The tale does not end at a tomb. For while His death brought us life, His resurrection brought us hope. God himself, Creator of man, becomes man, is killed by man to save man, and is resurrected to give hope to the same men, rebels. Christ rises from the dead, having accomplished our justification, and now sits at the Father’s right hand.
Yet another image of incredible beauty comes to mind. 1 Timothy 2:5-6, “For there is one God, and one Mediator between God and man, which is the man Christ Jesus, who gave himself a ransom for all men, to be that testimony in due time.” In this verse, the beautiful imagery of Christ, standing between the wrath of the Father and the sin of the creation, shines through with clarity.
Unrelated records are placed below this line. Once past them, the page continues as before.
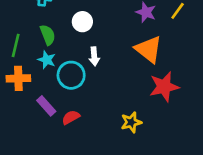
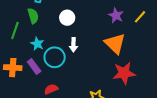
green semicircle: (48, 35) -> (33, 16), moved
orange cross: (18, 78) -> (13, 68), moved
purple rectangle: (46, 106) -> (34, 67), moved

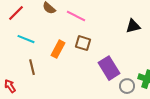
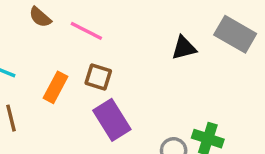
purple rectangle: (109, 68) -> (112, 120), moved

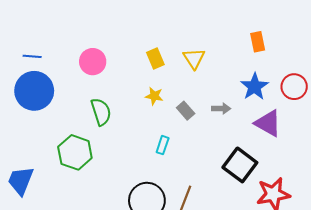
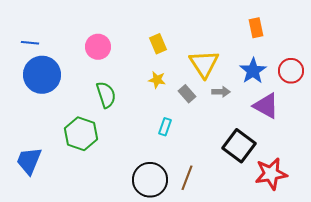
blue line: (32, 56) -> (30, 43), moved
yellow triangle: (194, 58) -> (204, 64), moved, size x1.4

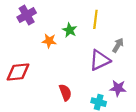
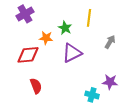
purple triangle: (100, 60) -> (72, 53), moved
red diamond: (18, 72) -> (28, 55), moved
red semicircle: (65, 92) -> (36, 86), moved

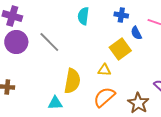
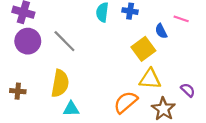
blue cross: (121, 15) -> (130, 11), moved
yellow triangle: (104, 70) -> (150, 79), moved, size x1.5
yellow semicircle: (72, 81) -> (60, 83), moved

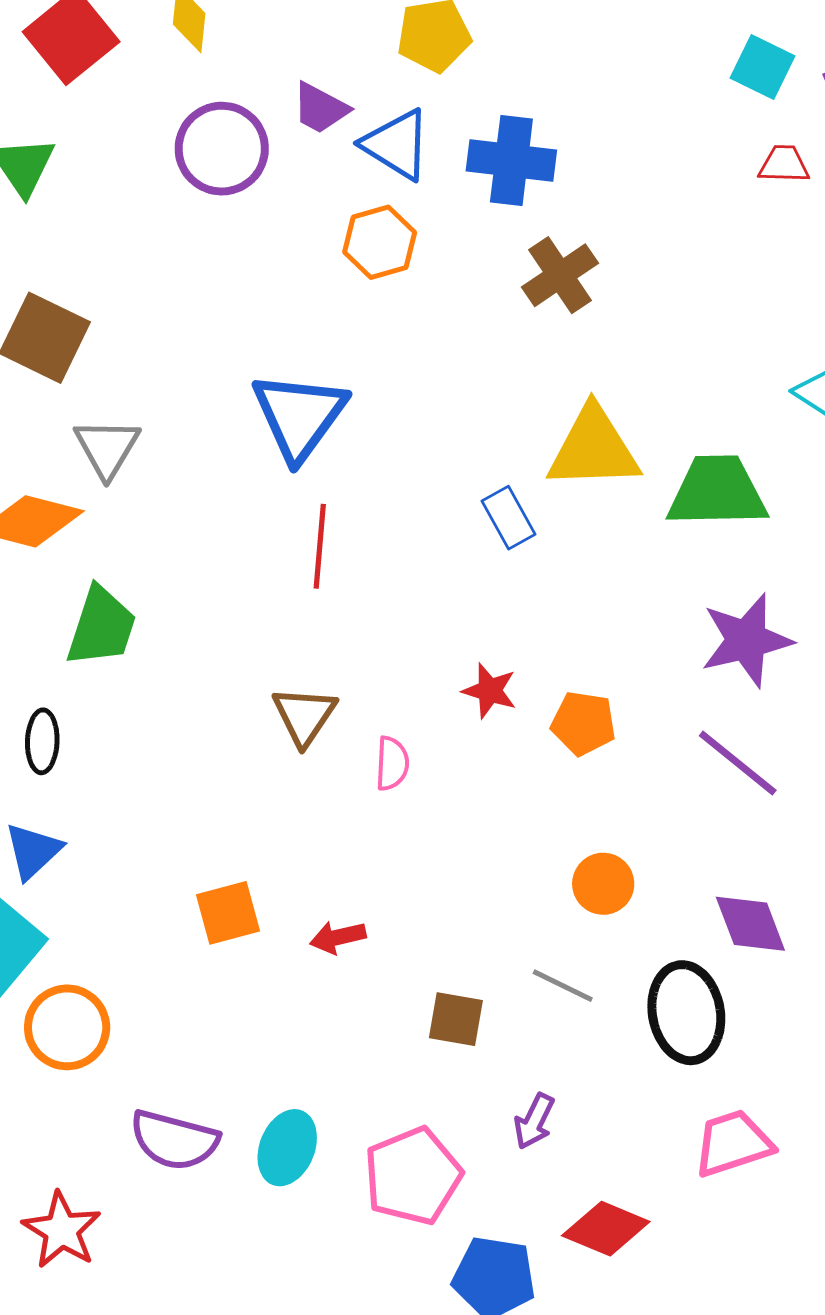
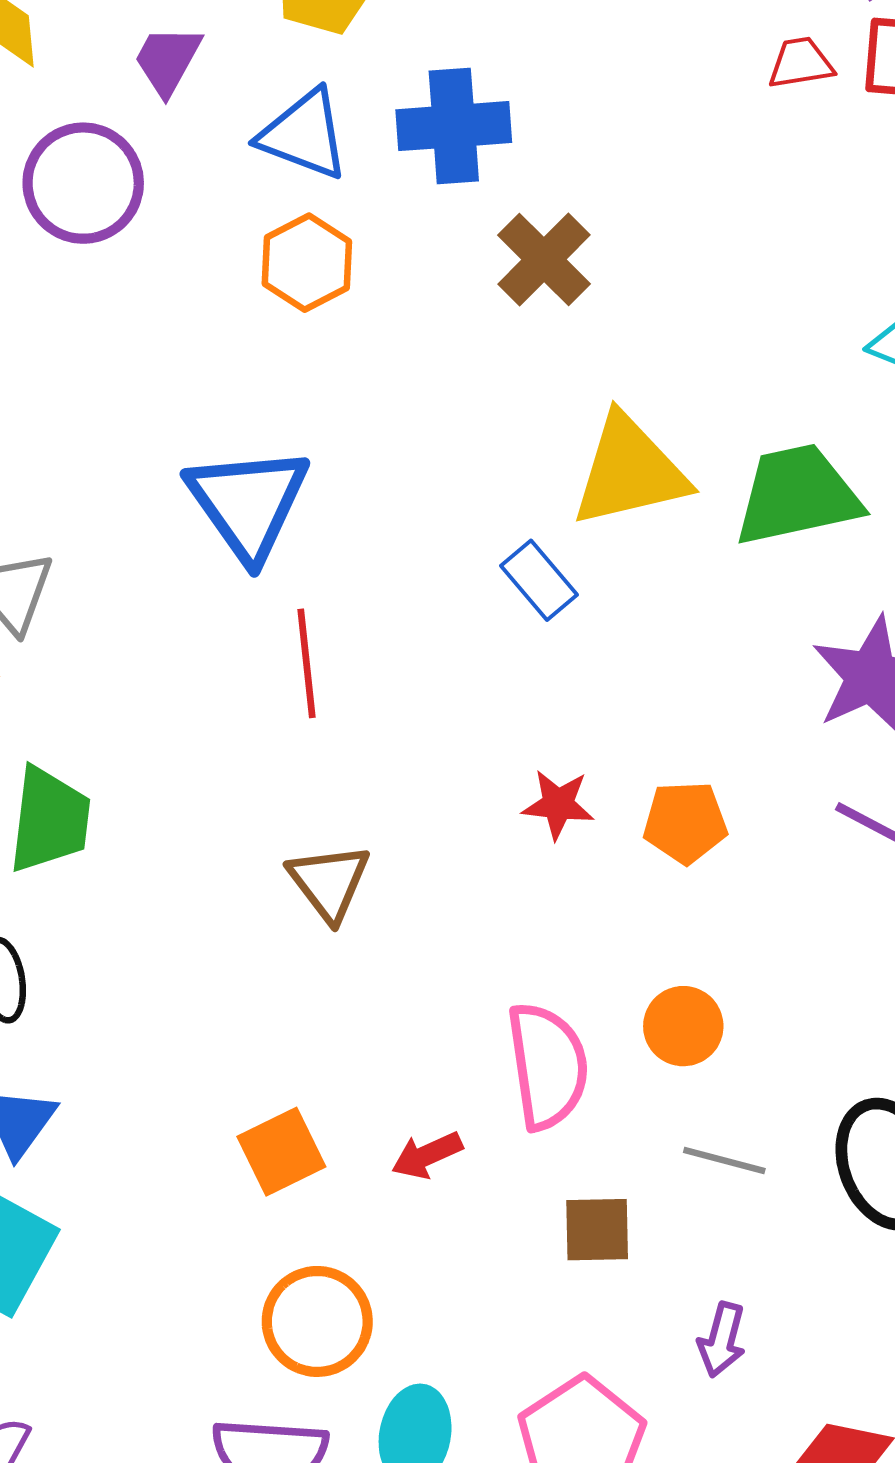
purple trapezoid: (320, 108) -> (168, 60), moved, turned 102
pink semicircle: (392, 764) -> (547, 1066), moved, size x1.8
orange circle: (603, 884) -> (683, 1026), moved
orange circle: (67, 1027) -> (317, 1321), moved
He stands, the One we bruised, as our Mediator. He stands, the One we killed, as our Protector. His blood stands, the blood we shed, and it pleads for His children, the very ones who led the Christ to His death.
Our Mediator, Christ, stands between the accuser and the accused, and points to His sacrifice. The blood, the sacrifice, is our atonement. The moment of our greatest sin was the means of communicating the love of God to rebels, and He, the victim of our rebellion, stands forever as a reminder of our sin and God’s love.
The Scripture sets out yet another beautiful word picture to communicate this gospel. The bread and wine, symbols of Christ’s blood and flesh, reflects once again our guilt, and God’s grace. The wine stands to remind us of His blood, which we shed; the bread to remind us of His flesh, which we tore from His body. These sacraments stand forever as reminders of Christ’s sacrifice, given to us at the moment of our greatest unworthiness.
And once again, we see the great undeserved grace of God. He reminds us of our guilt and of His love in the same fluid motion. His love, His forgiveness, His grace, communicated to man through man’s sin and rebellion. By the sacrifice of Christ, we enter into His gifts, His rest, His peace, and His grace. And that is where I live, firmly planted in Christ. And that is where my identity rests, nailed to the naked, torn body of a man on a cross; but not just a man; God, in flesh, bearing my sin, my rebellion, my depravity. And that is my peace.